Construction disputes: Adjudication

At the outset of any project, it’s rare that anyone is focusing on possible disputes along the way. But that possibility is factored into most construction contracts. A statutory dispute resolution procedure is implied into all “construction contracts” by the Housing Grants, Construction and Regeneration Act 1996. Under the Act, all parties to a “construction contract” can refer a dispute to adjudication at any time. Adjudication is intended to be a cheap and efficient – at least compared with comparable court proceedings – and a method of resolving disputes relating to construction projects.

Parties cannot opt out of the process. If the contract fails to provide for adjudication in accordance with the Act, the adjudication provisions contained in Part I of the Scheme for Construction Contracts Regulations will apply. Even express provision in the contract purporting to exclude adjudication will not prevent the Scheme from applying.

Launching the adjudication submission 

The process begins when the “referring party” serves a notice of adjudication. The notice of adjudication is particularly important as it sets the parameters of the dispute, and the question(s) that the adjudicator is being asked to determine.

So, for instance, if there are multiple applications for payment where disputes have arisen, the adjudicator can only determine them if they are specifically included in the notice of adjudication. If the notice only refers to specific applications, the adjudicator can only determine the issues that relate to those payments, not to all of them.

The adjudicator’s jurisdiction will be limited to the matters identified in the notice.

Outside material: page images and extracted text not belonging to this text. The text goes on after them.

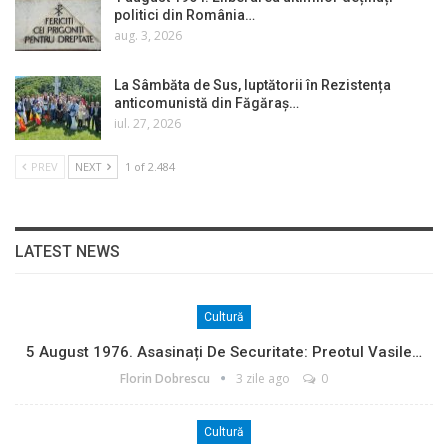
politici din România…
aug. 3, 2026
La Sâmbăta de Sus, luptătorii în Rezistența
anticomunistă din Făgăraș…
iul. 27, 2026
PREV
NEXT
1 of 2.484
LATEST NEWS
Cultură
5 August 1976. Asasinați De Securitate: Preotul Vasile…
Florin Dobrescu
3 zile ago
0
Cultură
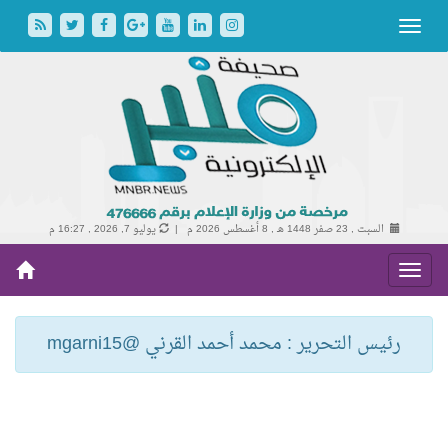
السبت , 23 صفر 1448 هـ ,
8 أغسطس 2026 م |
يوليو 7, 2026 , 16:27 م
رئيس التحرير : محمد أحمد القرني @mgarni15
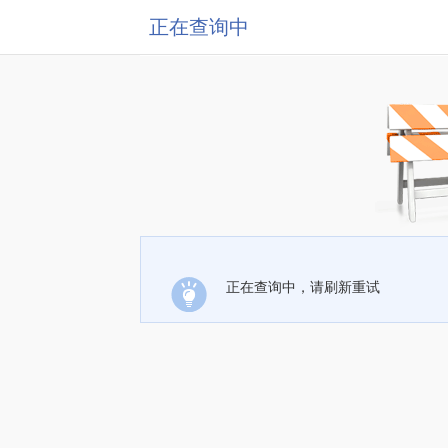
正在查询中
正在查询中，请刷新重试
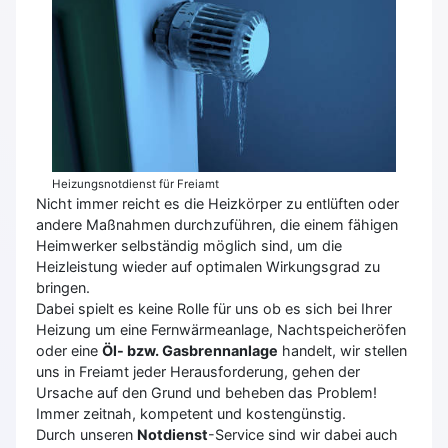
Heizungsnotdienst für Freiamt
Nicht immer reicht es die Heizkörper zu entlüften oder
andere Maßnahmen durchzuführen, die einem fähigen
Heimwerker selbständig möglich sind, um die
Heizleistung wieder auf optimalen Wirkungsgrad zu
bringen.
Dabei spielt es keine Rolle für uns ob es sich bei Ihrer
Heizung um eine Fernwärmeanlage, Nachtspeicheröfen
oder eine
Öl- bzw. Gasbrennanlage
handelt, wir stellen
uns in Freiamt jeder Herausforderung, gehen der
Ursache auf den Grund und beheben das Problem!
Immer zeitnah, kompetent und kostengünstig.
Durch unseren
Notdienst
-Service sind wir dabei auch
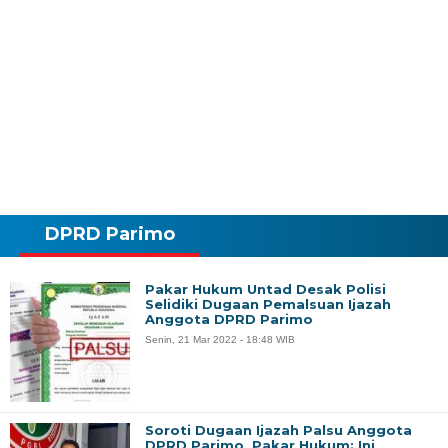
DPRD Parimo
Pakar Hukum Untad Desak Polisi
Selidiki Dugaan Pemalsuan Ijazah
Anggota DPRD Parimo
Senin, 21 Mar 2022 - 18:48 WIB
Soroti Dugaan Ijazah Palsu Anggota
DPRD Parimo, Pakar Hukum: Ini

There is no opportunity to amend the notice during the course of the adjudication, so it is important to make sure that it contains all of the issues in dispute. If it does not, the only alternative would be to serve a fresh notice and start the process all over again, costing more time and money.

Appointing an adjudicator 

At the same time as serving the notice to adjudicate, or very shortly afterwards, the referring party must apply to an “adjudicator nominating body” to appoint an adjudicator. If there is a contract, this will usually provide details of the relevant adjudicator nominating body. If it does not make provision, or there is no contract, the Scheme allows an application to be made to any of the authorised nominating bodies, such as the Royal Institute of Chartered Surveyors.

Within 7 days of service of the notice of adjudication, the referring party must serve its referral notice. This sets out the details of its case and the documents on which it intends to rely.

The adjudicator should be an independent third party who will decide the dispute. Once appointed, the adjudicator will set an initial timetable for the process. This is the responding party’s opportunity to respond to the allegations made against it in the referral and to provide its own documents and evidence.

Requesting additional submissions 

The adjudicator may allow the parties to make further submissions, including a reply and rejoinder. It is important to note that this is at the adjudicator’s discretion and there is no automatic right to do so – it will only be permitted if the adjudicator believes that some useful purpose will be served by doing so.

Can I challenge the adjudicator’s decision?

Once the referral has been served, the adjudicator must reach their decision within 28 days. If the referring party agrees, this period can be extended by up to 14 days, and a further 14 days thereafter if both parties consent.

The adjudicator’s decision is binding, unless one of the parties seeks to challenge it by issuing court or arbitration proceedings. In other words, the parties must comply with it but either party can subsequently ask a court or arbitrator to review the decision, once it has been complied with.

As a policy decision, courts are generally reluctant to overturn adjudication decisions – even when the adjudicator has clearly got it wrong, on the facts, procedure or law – unless there has been a clear breach of the principles of natural justice. To do so would tend to undermine the whole point of adjudication as a swift and relatively cheap means of dispute resolution.

One of the key differences between litigation and adjudication is that in adjudication the general position is that a successful party will not be able to recover any of its costs from the losing party. The adjudicator’s power to apportion costs is limited to determining how their costs should be apportioned between the parties.

However, regardless of which way the adjudicator decides, and their order as to who should pay their costs, both parties will remain jointly and severally liable.